Pairs are returned in LIFO (last-in, first-out) order. Raises KeyError if the dict is empty.
- setdefault(key, default=None, /)#
Insert key with a value of default if key is not in the dictionary.
Return the value for key if key is in the dictionary, else default.
- update([E, ]**F) None. Update D from dict/iterable E and F. #
If E is present and has a .keys() method, then does: for k in E: D[k] = E[k] If E is present and lacks a .keys() method, then does: for k, v in E: D[k] = v In either case, this is followed by: for k in F: D[k] = F[k]
- values() an object providing a view on D's values #
- class LoadableDataset(name, filename_or_path, features, cont_features, sens_attr_spec, class_label_spec, discrete_only, num_samples, discard_non_one_hot=False, map_to_binary=False, s_prefix=None, class_label_prefix=None, discrete_feature_groups=None)#
Bases:
ethicml.data.dataset.Dataset
Dataset that uses the default load function.
- Parameters
name (str) –
filename_or_path (Union[str, pathlib.Path]) –
features (Sequence[str]) –
cont_features (Sequence[str]) –
sens_attr_spec (Union[str, Mapping[str, ethicml.data.util.LabelGroup]]) –
class_label_spec (Union[str, Mapping[str, ethicml.data.util.LabelGroup]]) –
discrete_only (bool) –
num_samples (int) –
discard_non_one_hot (bool) –
map_to_binary (bool) –
s_prefix (Optional[Sequence[str]]) –
class_label_prefix (Optional[Sequence[str]]) –
discrete_feature_groups (Optional[Dict[str, List[str]]]) –
- Return type
None
- __len__()#
Number of elements in the dataset.
- Return type
int
- property class_labels: List[str]#
Get the list of class labels.
- property continuous_features: List[str]#
List of features that are continuous.
- property disc_feature_groups: Optional[Dict[str, List[str]]]#
Dictionary of feature groups.
- property discrete_features: List[str]#
List of features that are discrete.
- expand_labels(label, label_type)#
Expand a label in the form of an index into all the subfeatures.
- Parameters
label (pandas.DataFrame) –
label_type (Literal['s', 'y']) –
- Return type
pandas.DataFrame
- property feature_split: ethicml.data.dataset.FeatureSplit#
Return a feature split dictionary.
This should have separate entries for the features, the labels and the sensitive attributes.

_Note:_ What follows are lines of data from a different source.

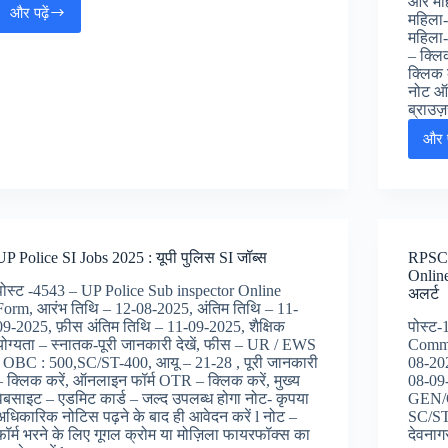
और महि
और पढ़ें
महिला-
SSC
महिला-
Sub
– क्लि
Inspector
क्लिक 
CPO
नोट ऑन
SI
ब्राउज
Online
Form
और प
2025
:
SSC
सब
इंस्पेक्टर
CPO
UP Police SI Jobs 2025 : यूपी पुलिस SI जॉब्स
RPSC 
SI
Online
ऑनलाइन
पोस्ट -4543 – UP Police Sub inspector Online
अलर्ट
फॉर्म,
Form, आरंभ तिथि – 12-08-2025, अंतिम तिथि – 11-
09-2025, फ़ीस अंतिम तिथि – 11-09-2025, शैक्षिक
पोस्ट
योग्यता – स्नातक-पूरी जानकारी देखें, फीस – UR / EWS
Comma
/ OBC : 500,SC/ST-400, आयू – 21-28 , पूरी जानकारी
08-202
– क्लिक करें, ऑनलाइन फॉर्म OTR – क्लिक करें, मुख्य
08-09
वेबसाइट – एडमिट कार्ड – जल्द उपलब्ध होगा नोट- कृपया
GEN/O
अधिकारिक नोटिस पढ़ने के बाद ही आवेदन करें l नोट –
SC/ST 
फॉर्म भरने के लिए गूगल क्रोम या मोज़िला फायरफॉक्स का
देवनागर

- property features_to_remove: List[str]#
Features that have to be removed from x.
- property filepath: pathlib.Path#
Filepath from which to load the data.
- load(ordered=False, labels_as_features=False)#
Load dataset from its CSV file.
- Parameters
ordered (bool) – if True, return features such that discrete come first, then continuous
labels_as_features (bool) – if True, the s and y labels are included in the x features
- Returns
DataTuple with dataframes of features, labels and sensitive attributes
- Return type
- load_aif()#
Load the dataset as an AIF360 dataset.
Experimental. Requires the aif360 library.
Ignores the type check as the return type is not yet defined.
- property name: str#
Name of the dataset.
- property ordered_features: ethicml.data.dataset.FeatureSplit#
Return an order features dictionary.
This should have separate entries for the features, the labels and the sensitive attributes, but the x features are ordered so first are the discrete features, then the continuous.
- property sens_attrs: List[str]#
Get the list of sensitive attributes.